Three, Two, One, Then You're Done!

Hi Peak Fitness Athletes,
Today’s workout is one you can do anywhere- outdoors or on a treadmill, walking or running or other cardio machine.  I prefer to get outdoors as much as I can.
I started doing this workout in high school- it was one of the workouts when training for cross country.  I do it often, and never get bored of it.  I like it because it’s quick, and extremely effective.  If you have worked with me one-on-one, chances are you have already done it.

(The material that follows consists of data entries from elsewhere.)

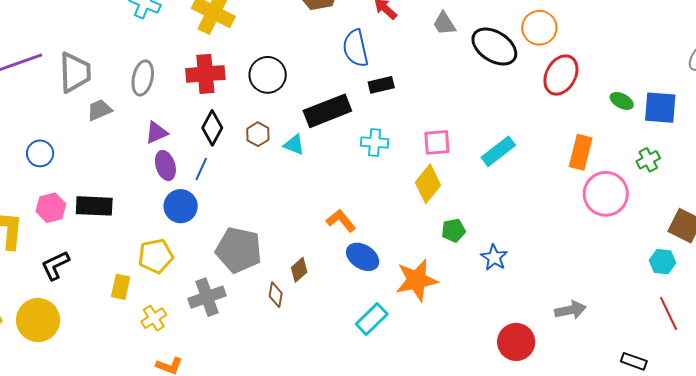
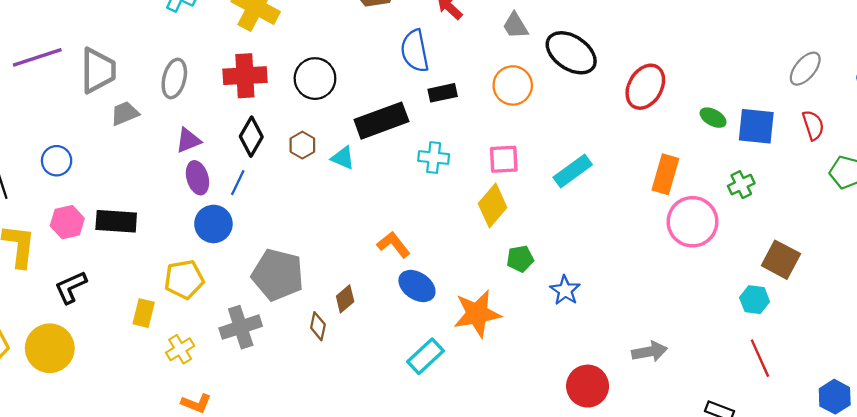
orange circle: (539, 28) -> (513, 85), moved

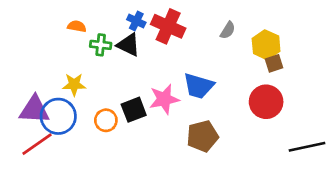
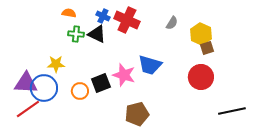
orange semicircle: (77, 26) -> (69, 13), moved
pink star: (164, 99) -> (124, 75), turned 30
brown pentagon: (203, 136) -> (137, 114), moved

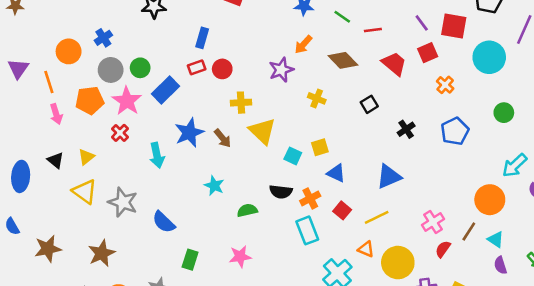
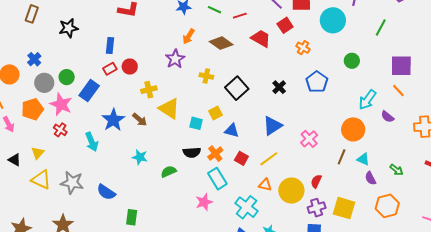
black square: (369, 104) -> (237, 88), moved, size x1.6
pink cross: (433, 222) -> (309, 139), moved
red semicircle: (443, 249) -> (316, 181), moved
pink star: (240, 256) -> (204, 202), moved

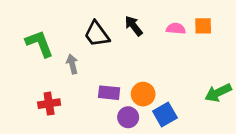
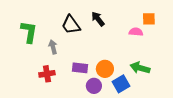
pink semicircle: (176, 29) -> (136, 32), moved
green L-shape: (40, 44) -> (29, 32), turned 30
green arrow: (218, 93) -> (140, 68), moved, turned 42
red cross: (49, 104) -> (47, 74), moved

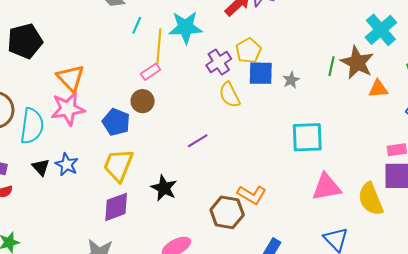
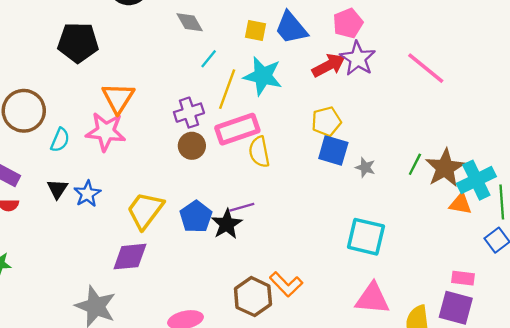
cyan cross: (381, 30) -> (476, 180), moved
purple cross: (219, 62) -> (189, 113), moved
pink rectangle: (150, 72) -> (237, 129), moved, size x1.8
gray star: (291, 80) -> (365, 167), turned 30
yellow semicircle: (230, 95) -> (259, 152), moved
blue pentagon: (116, 122) -> (196, 217), moved
cyan semicircle: (32, 126) -> (60, 140), size x0.6
black star: (164, 188) -> (227, 224), moved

Today I did this workout on Dallas Road in Victoria.  I had an added challenge of pushing Jacob, who is now reaching 30 pounds, in his stroller on a slight incline.  But, I, like you, am always up for a challenge!
Warm up:
5 minutes easy (I did an easy run)
3 minutes hard (RPE 7-8)
1 minutes recovery (RPE 3)
2 minutes harder (RPE 8.)
1 minute recovery (RPE 3)
1 minute as hard as you can go! (RPE 9-10)
2 minutes recovery.
Repeat once.
Warm down:
An extra few minutes plus stretching.
If you are doing this workout on the treadmill, you can choose to use the incline to increase the intensity instead of the speed. This is especially effective if you are walking instead of running.